Drug intervention trials in sepsis: divergent results

Abstract

Context: Important advances have been made in our understanding of severe sepsis. Outcome can be improved by targeted interventions, including early and appropriate antibiotic therapy and goal-directed resuscitation, and might be further improved by selective decontamination of the digestive tract, tight control of glucose, and possibly by giving corticosteroids to selected patients. Drugs that target specific steps in the septic cascade include cytokine inhibitors, anti-endotoxins, and the three naturally occurring anticoagulants. Only one of these trials, which assessed the efficacy of activated protein C, reported significant improvements in outcome. Translation of these results into practice has been hampered by high drug costs, and by apparent discrepancies between interim results and final outcomes in two of the trials with natural anticoagulants.

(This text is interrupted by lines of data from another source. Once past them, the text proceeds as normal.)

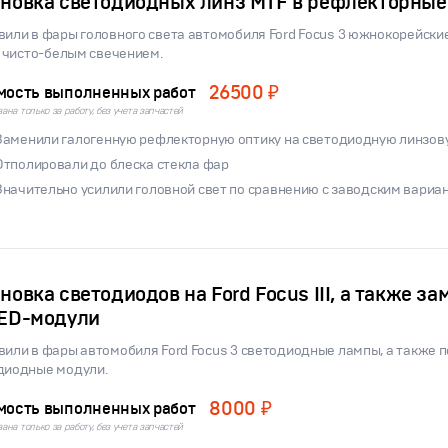
ановка светодиодных линз MTF в рефлекторные 
вили в фары головного света автомобиля Ford Focus 3 южнокорейск
с чисто-белым свечением.
26500 ₽
мость выполненных работ
ана только за работу, без учета запчастей
Заменили галогенную рефлекторную оптику на светодиодную линзов
Отполировали до блеска стекла фар
Значительно усилили головной свет по сравнению с заводским вариа
новка светодиодов на Ford Focus III, а также з
LED-модули
вили в фары автомобиля Ford Focus 3 светодиодные лампы, а также 
диодные модули.
8000 ₽
мость выполненных работ
ана только за работу, без учета запчастей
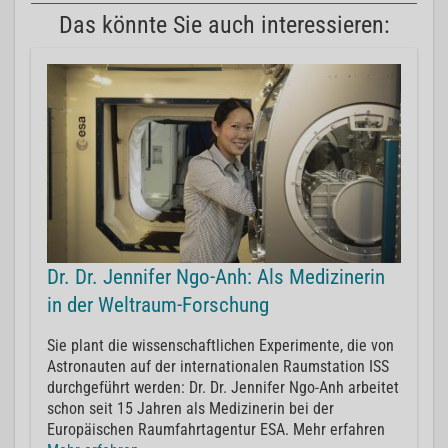
Das könnte Sie auch interessieren:
Dr. Dr. Jennifer Ngo-Anh: Als Medizinerin
in der Weltraum-Forschung
Sie plant die wissenschaftlichen Experimente, die von
Astronauten auf der internationalen Raumstation ISS
durchgeführt werden: Dr. Dr. Jennifer Ngo-Anh arbeitet
schon seit 15 Jahren als Medizinerin bei der
Europäischen Raumfahrtagentur ESA. Mehr erfahren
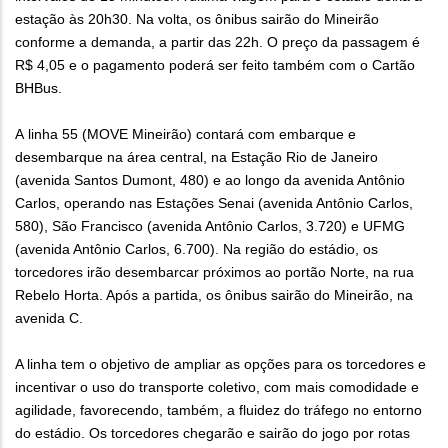
estação às 20h30. Na volta, os ônibus sairão do Mineirão
conforme a demanda, a partir das 22h. O preço da passagem é
R$ 4,05 e o pagamento poderá ser feito também com o Cartão
BHBus.
A linha 55 (MOVE Mineirão) contará com embarque e
desembarque na área central, na Estação Rio de Janeiro
(avenida Santos Dumont, 480) e ao longo da avenida Antônio
Carlos, operando nas Estações Senai (avenida Antônio Carlos,
580), São Francisco (avenida Antônio Carlos, 3.720) e UFMG
(avenida Antônio Carlos, 6.700). Na região do estádio, os
torcedores irão desembarcar próximos ao portão Norte, na rua
Rebelo Horta. Após a partida, os ônibus sairão do Mineirão, na
avenida C.
A linha tem o objetivo de ampliar as opções para os torcedores e
incentivar o uso do transporte coletivo, com mais comodidade e
agilidade, favorecendo, também, a fluidez do tráfego no entorno
do estádio. Os torcedores chegarão e sairão do jogo por rotas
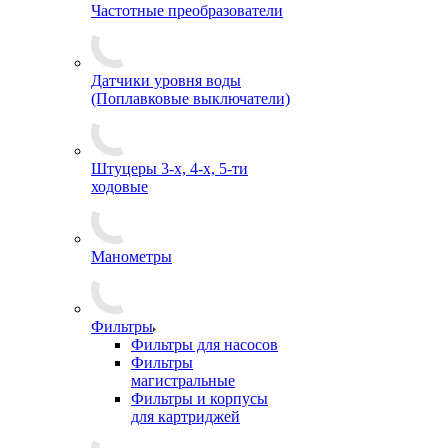
Частотные преобразователи
Датчики уровня воды
(Поплавковые выключатели)
Штуцеры 3-х, 4-х, 5-ти
ходовые
Манометры
Фильтры
Фильтры для насосов
Фильтры
магистральные
Фильтры и корпусы
для картриджей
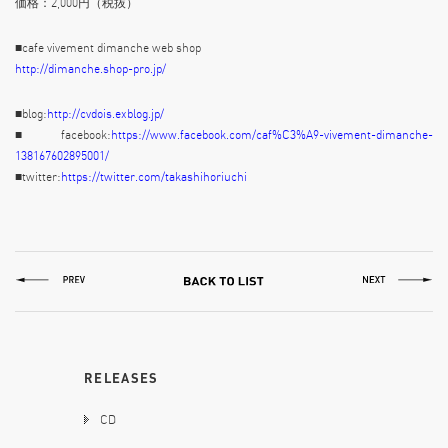
価格：2,000円（税抜）
■cafe vivement dimanche web shop
http://dimanche.shop-pro.jp/
■blog:
http://cvdois.exblog.jp/
■facebook:
https://www.facebook.com/caf%C3%A9-vivement-dimanche-
138167602895001/
■twitter:
https://twitter.com/takashihoriuchi
RELEASES
CD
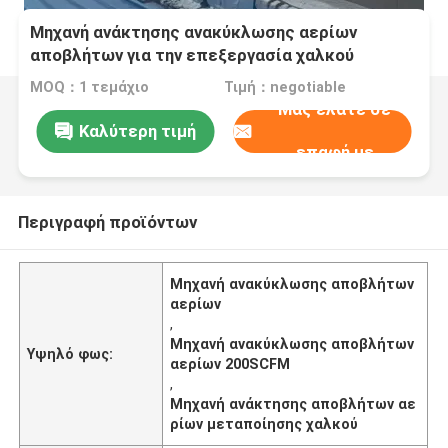
Μηχανή ανάκτησης ανακύκλωσης αερίων
αποβλήτων για την επεξεργασία χαλκού
200SCFM
MOQ：1 τεμάχιο
Τιμή：negotiable
Μας ελάτε σε
Καλύτερη τιμή
επαφή με
Περιγραφή προϊόντων
Μηχανή ανακύκλωσης αποβλήτων
αερίων
,
Μηχανή ανακύκλωσης αποβλήτων
Υψηλό φως:
αερίων 200SCFM
,
Μηχανή ανάκτησης αποβλήτων αε
ρίων μεταποίησης χαλκού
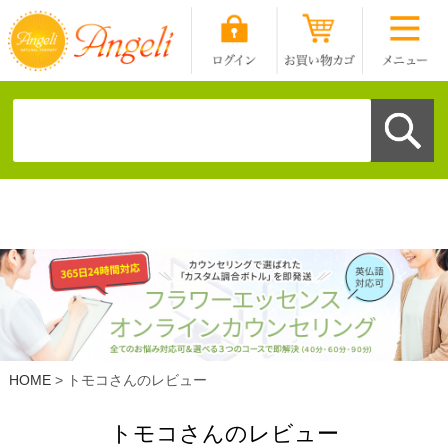
HOME
トモコさんのレビュー
トモコさんのレビュー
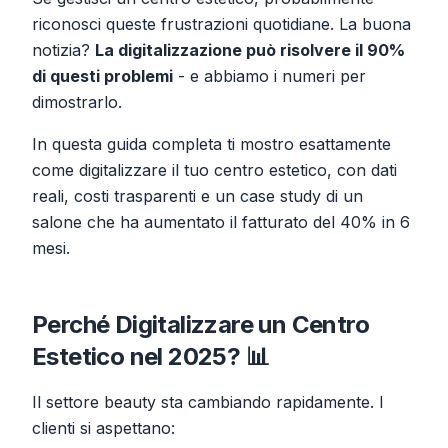
riconosci queste frustrazioni quotidiane. La buona
notizia?
La digitalizzazione può risolvere il 90%
di questi problemi
- e abbiamo i numeri per
dimostrarlo.
In questa guida completa ti mostro esattamente
come digitalizzare il tuo centro estetico, con dati
reali, costi trasparenti e un case study di un
salone che ha aumentato il fatturato del 40% in 6
mesi.
Perché Digitalizzare un Centro
Estetico nel 2025? 📊
Il settore beauty sta cambiando rapidamente. I
clienti si aspettano:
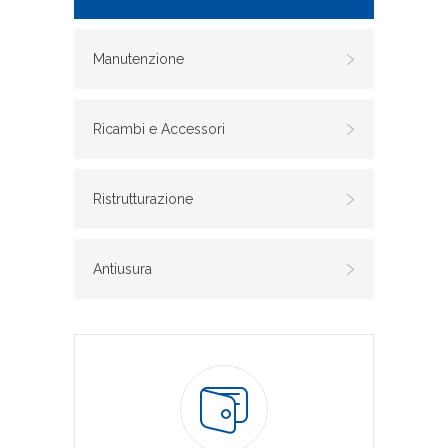
Manutenzione
Ricambi e Accessori
Ristrutturazione
Antiusura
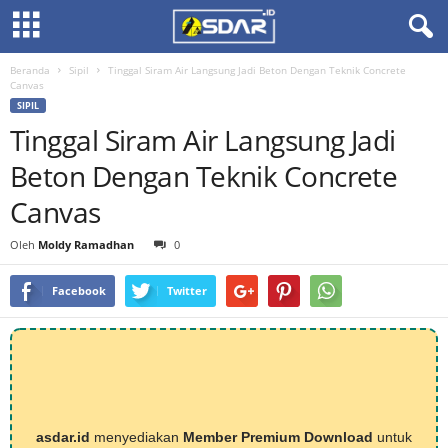
Beranda
Sipil
Tinggal Siram Air Langsung Jadi Beton Dengan Teknik Concrete
Canvas
SIPIL
Tinggal Siram Air Langsung Jadi
Beton Dengan Teknik Concrete
Canvas
Oleh
Moldy Ramadhan
0
Facebook
Twitter
asdar.id
menyediakan
Member Premium Download
untuk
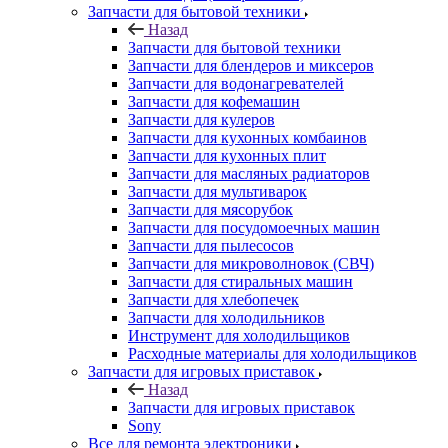
Запчасти для бытовой техники
Назад
Запчасти для бытовой техники
Запчасти для блендеров и миксеров
Запчасти для водонагревателей
Запчасти для кофемашин
Запчасти для кулеров
Запчасти для кухонных комбаинов
Запчасти для кухонных плит
Запчасти для масляных радиаторов
Запчасти для мультиварок
Запчасти для мясорубок
Запчасти для посудомоечных машин
Запчасти для пылесосов
Запчасти для микроволновок (СВЧ)
Запчасти для стиральных машин
Запчасти для хлебопечек
Запчасти для холодильников
Инструмент для холодильщиков
Расходные материалы для холодильщиков
Запчасти для игровых приставок
Назад
Запчасти для игровых приставок
Sony
Все для ремонта электроники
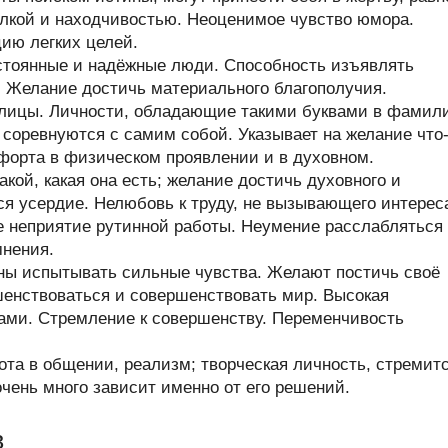
алкой и находчивостью. Неоценимое чувство юмора.
ию легких целей.
стоянные и надёжные люди. Способность изъявлять
. Желание достичь материального благополучия.
ллицы. Личности, обладающие такими буквами в фамил
и соревнуются с самим собой. Указывает на желание что
форта в физическом проявлении и в духовном.
кой, какая она есть; желание достичь духовного и
ся усердие. Нелюбовь к труду, не вызывающего интерес
е неприятие рутинной работы. Неумение расслабляться
мнения.
ны испытывать сильные чувства. Желают постичь своё
енствоваться и совершенствовать мир. Высокая
ами. Стремление к совершенству. Переменчивость
та в общении, реализм; творческая личность, стремит
очень много зависит именно от его решений.
в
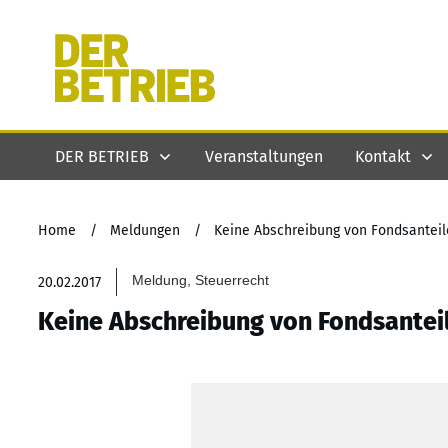
DER BETRIEB
Veranstaltungen
Kontakt
Home
/
Meldungen
/
Keine Abschreibung von Fondsanteil
Meldung, Steuerrecht
20.02.2017
Keine Abschreibung von Fondsantei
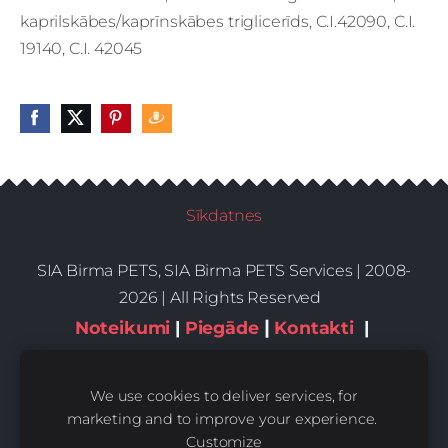
kaprilskābes/kaprīnskābes triglicerīds, C.I.42090, C.I.
19140, C.I. 42045
Sīkdatnes
SIA Birma PETS, SIA Birma PETS Services | 2008-
2026 | All Rights Reserved
|
Noteikumi
|
Piegāde
Kontakti
|
Privātums,sīkdatnes
We use cookies to deliver services, for
marketing and to improve your experience.
Customize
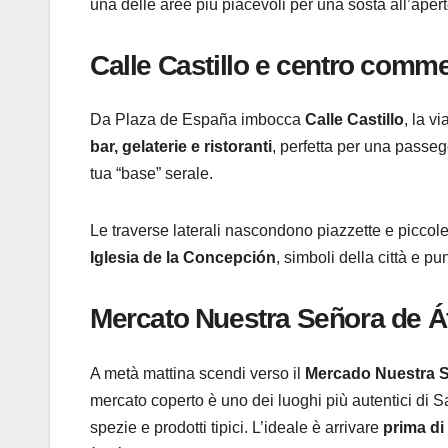
una delle aree più piacevoli per una sosta all’aperto
Calle Castillo e centro comme
Da Plaza de España imbocca
Calle Castillo
, la v
bar, gelaterie e ristoranti
, perfetta per una passeg
tua “base” serale.
Le traverse laterali nascondono piazzette e piccol
Iglesia de la Concepción
, simboli della città e pun
Mercato Nuestra Señora de Áfr
A metà mattina scendi verso il
Mercado Nuestra S
mercato coperto è uno dei luoghi più autentici di Sa
spezie e prodotti tipici. L’ideale è arrivare
prima d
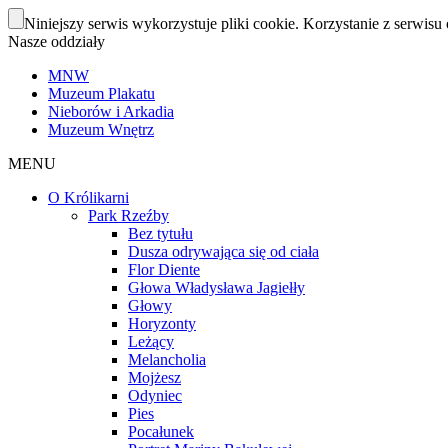
Niniejszy serwis wykorzystuje pliki cookie. Korzystanie z serwisu 
Nasze oddziały
MNW
Muzeum Plakatu
Nieborów i Arkadia
Muzeum Wnętrz
MENU
O Królikarni
Park Rzeźby
Bez tytułu
Dusza odrywająca się od ciała
Flor Diente
Głowa Władysława Jagiełły
Głowy
Horyzonty
Leżący
Melancholia
Mojżesz
Odyniec
Pies
Pocałunek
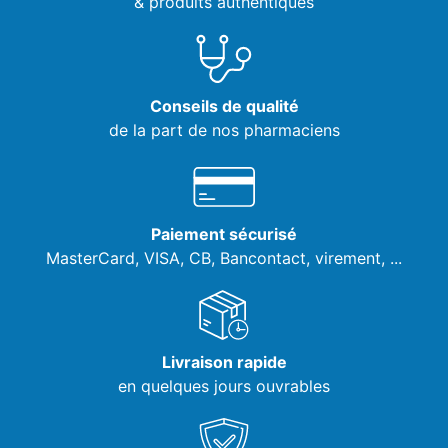
& produits authentiques
Conseils de qualité
de la part de nos pharmaciens
Paiement sécurisé
MasterCard, VISA,
CB, Bancontact, virement, ...
Livraison rapide
en quelques jours ouvrables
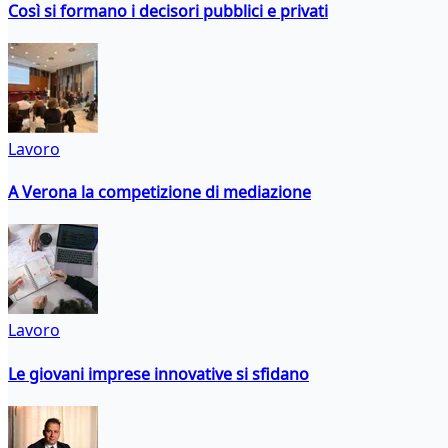
Così si formano i decisori pubblici e privati
Lavoro
A Verona la competizione di mediazione
Lavoro
Le giovani imprese innovative si sfidano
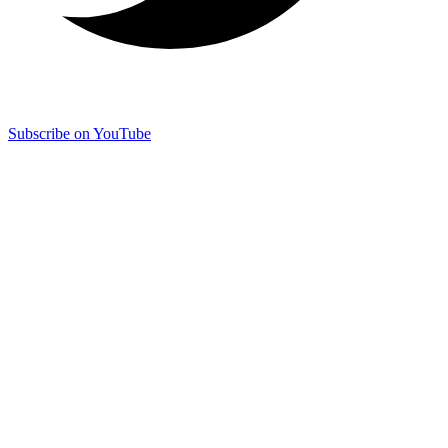
Subscribe on YouTube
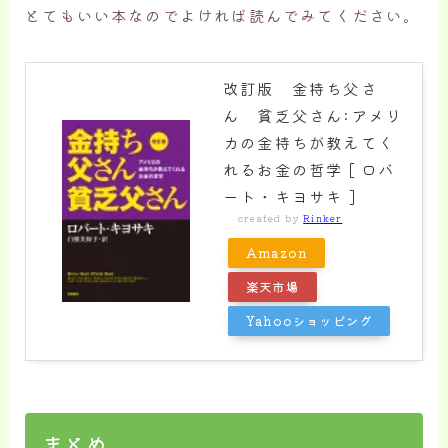
とてもいい本なのでよければ読んでみてください。
改訂版 金持ち父さ
ん 貧乏父さん:アメリ
カの金持ちが教えてく
れるお金の哲学 [ ロバ
ート・キヨサキ ]
created by
Rinker
Amazon
楽天市場
Yahooショッピング
まとめ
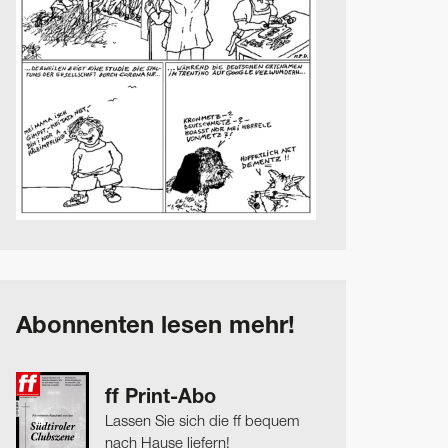
Abonnenten lesen mehr!
ff Print-Abo
Lassen Sie sich die ff bequem
nach Hause liefern!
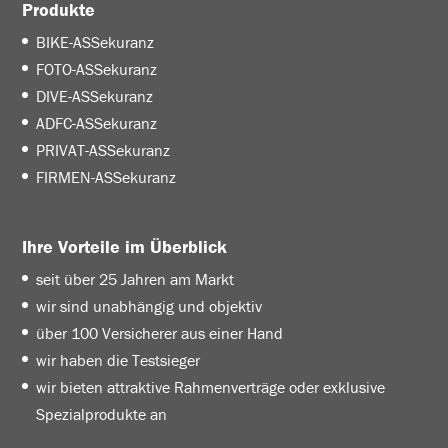
Produkte
BIKE-ASSekuranz
FOTO-ASSekuranz
DIVE-ASSekuranz
ADFC-ASSekuranz
PRIVAT-ASSekuranz
FIRMEN-ASSekuranz
Ihre Vorteile im Überblick
seit über 25 Jahren am Markt
wir sind unabhängig und objektiv
über 100 Versicherer aus einer Hand
wir haben die Testsieger
wir bieten attraktive Rahmenverträge oder exklusive
Spezialprodukte an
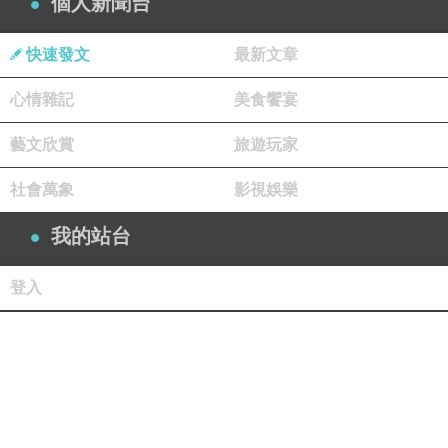
個人新聞台
快速發文
最新文章
心情雜記
美食饗宴
藝文欣賞
旅遊玩家
社會萬象
影視娛樂
我的站台
登入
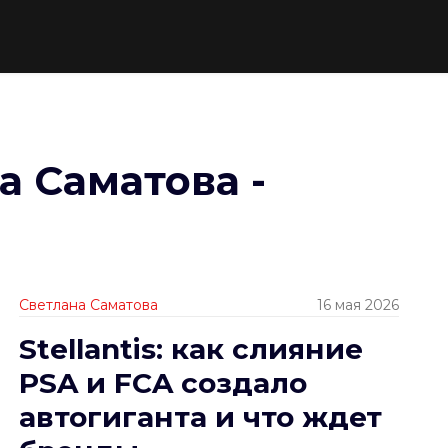
а Саматова -
Светлана Саматова
16 мая 2026
Stellantis: как слияние
PSA и FCA создало
автогиганта и что ждет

Starting point: Recently, Steven Opal and colleagues (Crit Care Med 2004; 32: 332-41) reported a randomised trial with platelet-activating-factor acetylhydrolase to suppress the inflammatory response in septic patients. No effects on outcome were observed (mortality 24% with placebo vs 25% with the intervention). By contrast, Jose Garnacho-Montero and colleagues, in a cohort study (Crit Care Med 2003; 31: 2742-51), saw large mortality reductions with initially appropriate choice of antibiotics in septic patients (19.8% reduction overall and 43.4% in patients with septic shock). These benefits were higher than those even in the most successful trial with an antisepsis agents, underscoring the importance of basic measures in severe sepsis. WHERE NEXT? Initial management in severe sepsis should include early goal-directed fluid resuscitation, appropriate antibiotic treatment, and surgical-site control. Intensive-care units should be run by specialists, with adequate medical and nursing staffing. Tight regulation of glucose, selective decontamination of the digestive tract, and moderate-dose corticosteroids in selected cases should be considered. Expensive new drugs, such as activated protein C, might further improve outcome, but should be considered only when organisational aspects and supportive care have been optimised.